WSGIPassAuthorization On
WSGIDaemonProcess myn6_srv \\
python-path=/opt/myn6-srv/prod-venv/lib/python2.7/site-packages \\
python-eggs=/opt/myn6-srv/.python-eggs
WSGIScriptAlias /myn6 /opt/myn6-srv/prod-venv/myn6-app.wsgi
<Directory /opt/myn6-srv/prod-venv>
WSGIProcessGroup myn6_srv
Order allow,deny
Allow from all
</Directory>
# Logging of errors and other events:
ErrorLog \${APACHE_LOG_DIR}/error.log
# Possible values for the LogLevel directive include:
# debug, info, notice, warn, error, crit, alert, emerg.
LogLevel warn
# Logging of client requests:
CustomLog \${APACHE_LOG_DIR}/access.log combined
# It is recommended to uncomment and adjust the following line.

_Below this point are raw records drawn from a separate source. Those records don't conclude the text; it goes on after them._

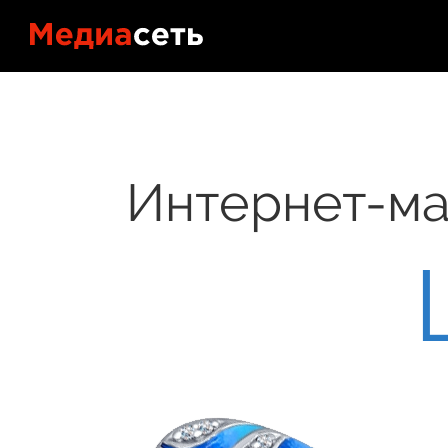
Портфол
Контакт
Интернет-ма
Блог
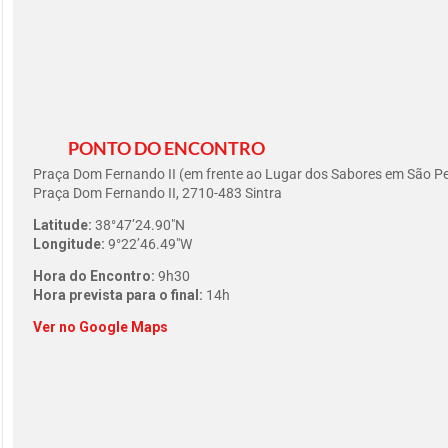
PONTO DO ENCONTRO
Praça Dom Fernando II (em frente ao Lugar dos Sabores em São Pe
Praça Dom Fernando II, 2710-483 Sintra
Latitude:
38°47’24.90″N
Longitude:
9°22’46.49″W
Hora do Encontro:
9h30
Hora prevista para o final:
14h
Ver no Google Maps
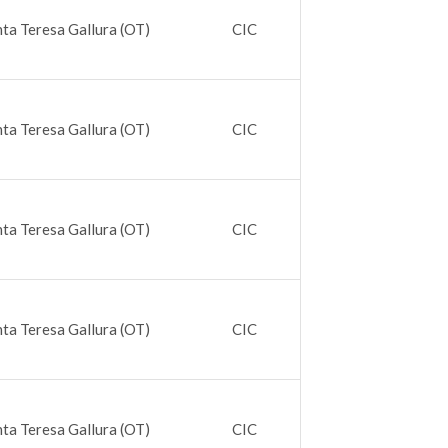
ta Teresa Gallura (OT)
CIC
ta Teresa Gallura (OT)
CIC
ta Teresa Gallura (OT)
CIC
ta Teresa Gallura (OT)
CIC
ta Teresa Gallura (OT)
CIC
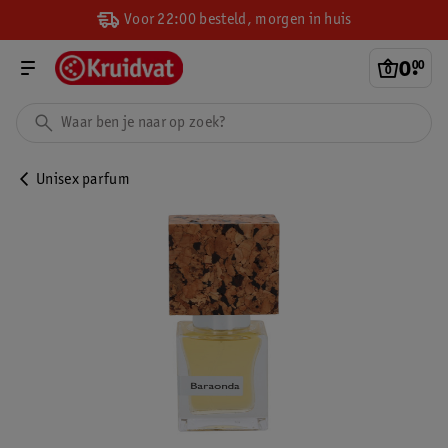
Voor 22:00 besteld, morgen in huis
0
.
00
Unisex parfum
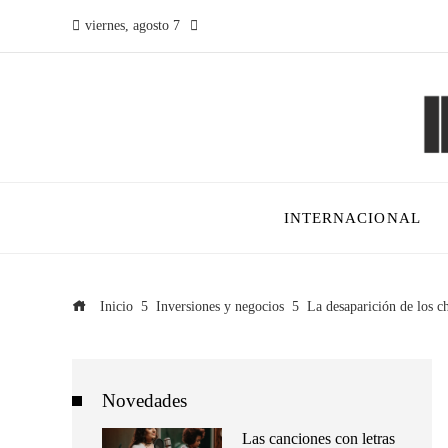
viernes, agosto 7
INTERNACIONAL
Inicio
Inversiones y negocios
La desaparición de los c
Novedades
Las canciones con letras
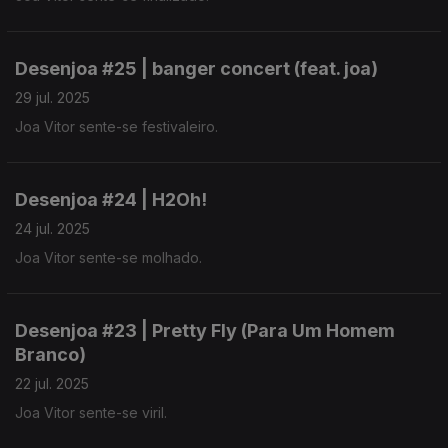
Desenjoa #25 | banger concert (feat. joa)
29 jul. 2025
Joa Vitor sente-se festivaleiro.
Desenjoa #24 | H2Oh!
24 jul. 2025
Joa Vitor sente-se molhado.
Desenjoa #23 | Pretty Fly (Para Um Homem
Branco)
22 jul. 2025
Joa Vitor sente-se viril.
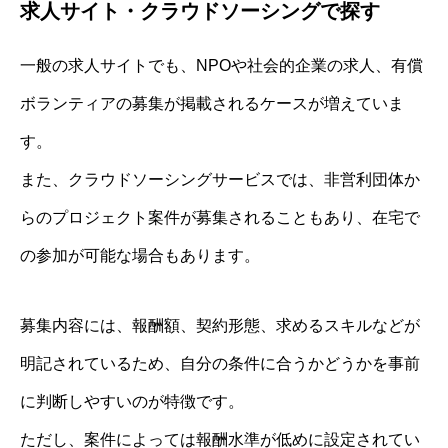
求人サイト・クラウドソーシングで探す
一般の求人サイトでも、NPOや社会的企業の求人、有償
ボランティアの募集が掲載されるケースが増えていま
す。
また、クラウドソーシングサービスでは、非営利団体か
らのプロジェクト案件が募集されることもあり、在宅で
の参加が可能な場合もあります。
募集内容には、報酬額、契約形態、求めるスキルなどが
明記されているため、自分の条件に合うかどうかを事前
に判断しやすいのが特徴です。
ただし、案件によっては報酬水準が低めに設定されてい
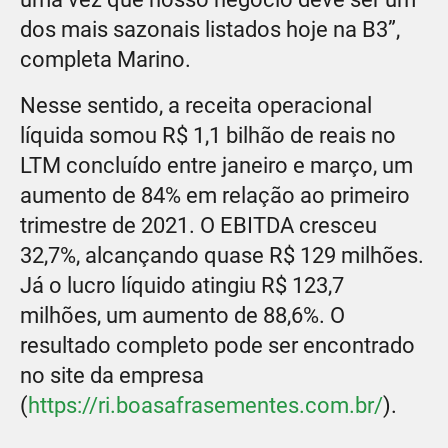
dos mais sazonais listados hoje na B3”,
completa Marino.
Nesse sentido, a receita operacional
líquida somou R$ 1,1 bilhão de reais no
LTM concluído entre janeiro e março, um
aumento de 84% em relação ao primeiro
trimestre de 2021. O EBITDA cresceu
32,7%, alcançando quase R$ 129 milhões.
Já o lucro líquido atingiu R$ 123,7
milhões, um aumento de 88,6%. O
resultado completo pode ser encontrado
no site da empresa
(
https://ri.boasafrasementes.com.br/
).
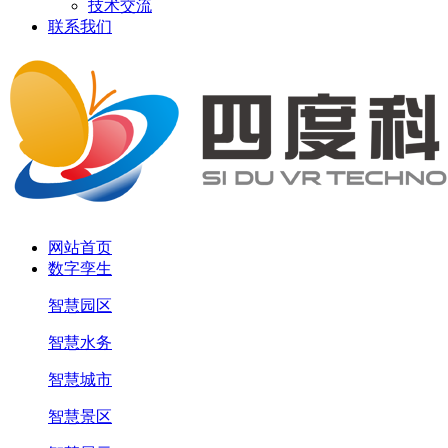
技术交流
联系我们
网站首页
数字孪生
智慧园区
智慧水务
智慧城市
智慧景区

#ServerAdmin webmaster@yourserver.example.com
</VirtualHost>
EOF
$ sudo mv prod-venv/myn6.apache /etc/apache2/sites-available/myn6
$ sudo chown root:root /etc/apache2/sites-available/myn6
$ sudo chmod 644 /etc/apache2/sites-available/myn6
$ cd /etc/apache2/sites-enabled
$ sudo ln -s ../sites-available/myn6 001-myn6
You may want or need to adjust the contents of the newly created file (/etc/apache2/sites-available/myn6) – especially regarding the following directives (see the comments accompanying them in the file):
See also
If we have the default Apache configuration on Debian, we need to disable the default site by removing the symbolic link:
$ rm 000-default
Finally, let us restart the Apache daemon. On Debian GNU/Linux it can be done by executing:
$ sudo service apache2 restart
Our application should be being served now. Try visiting the following URL (with any web browser or, for example, with the wget command-line tool):
http://<your apache server address>/myn6/incidents.json
(Of course, <your apache server address> needs to be replaced with the actual host address of your Apache server, for example 127.0.0.1 or localhost.)